2008年11月25日火曜日

第3回大船GIMカンファレンス

今回で3回目となる大船総合内科カンファレンス。

第1回、第2回と当院からの症例を呈示していたのですが、今回は完全に一観客として参加させていただきました。

仕事の都合で約1時間ほど遅れてしまい、席も後ろのほうになってしまいましたが、まだ最初の症例の現病歴あたりで十分途中参加できました。

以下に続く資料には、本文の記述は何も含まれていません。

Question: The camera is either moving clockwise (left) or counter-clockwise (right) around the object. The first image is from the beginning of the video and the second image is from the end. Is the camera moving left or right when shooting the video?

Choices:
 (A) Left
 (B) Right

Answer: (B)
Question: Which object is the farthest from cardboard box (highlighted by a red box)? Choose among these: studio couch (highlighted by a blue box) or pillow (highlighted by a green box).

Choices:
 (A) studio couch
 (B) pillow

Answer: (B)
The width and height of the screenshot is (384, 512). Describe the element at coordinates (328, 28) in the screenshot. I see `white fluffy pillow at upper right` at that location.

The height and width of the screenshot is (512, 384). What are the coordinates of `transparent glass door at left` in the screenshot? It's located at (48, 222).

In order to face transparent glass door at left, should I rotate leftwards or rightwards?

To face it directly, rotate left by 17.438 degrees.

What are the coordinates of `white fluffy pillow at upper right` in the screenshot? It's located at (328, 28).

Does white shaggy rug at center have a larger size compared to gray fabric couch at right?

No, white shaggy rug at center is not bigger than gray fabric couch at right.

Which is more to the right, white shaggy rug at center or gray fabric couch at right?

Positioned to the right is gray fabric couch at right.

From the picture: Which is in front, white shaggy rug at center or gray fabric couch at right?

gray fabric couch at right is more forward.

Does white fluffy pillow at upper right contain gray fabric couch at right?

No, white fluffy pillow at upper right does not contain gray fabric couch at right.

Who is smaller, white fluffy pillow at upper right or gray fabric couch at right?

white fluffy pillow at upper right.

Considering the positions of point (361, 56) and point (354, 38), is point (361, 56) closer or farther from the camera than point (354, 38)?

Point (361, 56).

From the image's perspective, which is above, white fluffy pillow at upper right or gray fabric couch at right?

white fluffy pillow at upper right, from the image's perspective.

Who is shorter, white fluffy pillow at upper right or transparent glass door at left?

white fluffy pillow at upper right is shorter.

それにしても、回を重ねるごとに参加者が増えています。
割と広い会場ですが、このままでは納まりきらなくなりそうな勢いですね。

はじめの症例は、横浜市立大学病院からの呈示でした。

30台女性の全身痛と発熱です。
(途中から来たので内容はあいまいですが...)
とりあえず、からだのあちこちの安静時痛があり、39度以上のSpike feverも出現するというものでした。
不明熱という視点からのアプローチ。そして疼痛に関する症状解析をした結果、血液疾患かもしれないと考え、骨髄穿刺を施行し、診断がつきました。

答えは 急性リンパ急性白血病 でした。

不明熱の鑑別には当然白血病は入っていますが、移動する安静時痛の鑑別には入ってなかったです。勉強になりました。


2例目の前に、須藤先生の‘ネタ’が披露されました。


腹痛を訴えて受診した男子高校生。
左背部痛を訴えて受診した高齢女性。

前者は運動中の接触により生じた外傷性脾損傷。
後者はDomestic violenceによる肋骨骨折。

教訓:内科外来にくる患者は、すべて内科疾患とは限らない。

ふむふむ。本当にそうですね。
そして、やっぱりHistoryが大事ですね!


もうひとつ、爪シリーズも面白かったです。
湿布シリーズもそうですが、須藤先生の着目する視点にいつも感心させられます。



さて、2例目です。

70台男性
慢性腎臓病で外来フォローされている方の、Gradual onsetの呼吸困難です。
来院時のCrが5台で、レントゲン上うっ血像を認めます。
普通に考えて、CKD増悪による溢水、あるいは心不全 → 利尿剤による治療 ですよね。この方もそうなりました。
呼吸状態の方は徐々に改善していったそうですが、なぜか血圧が日に日に下がっていきました。

そしてある日、ショックになってしまいます。

ショックの原因検索がいろいろされ、昇圧剤も使用されますが一向によくなりません。

結局この方、(ちょっと省略)VitB1を投与された直後から血圧が上昇し出しました。
そう、脚気心だったのですね。

実はこのプレゼンのかなり早い段階からこの鑑別診断は出ていました。あのタイミングでこの疾患が鑑別にあがるとは、さすがですね。S先生。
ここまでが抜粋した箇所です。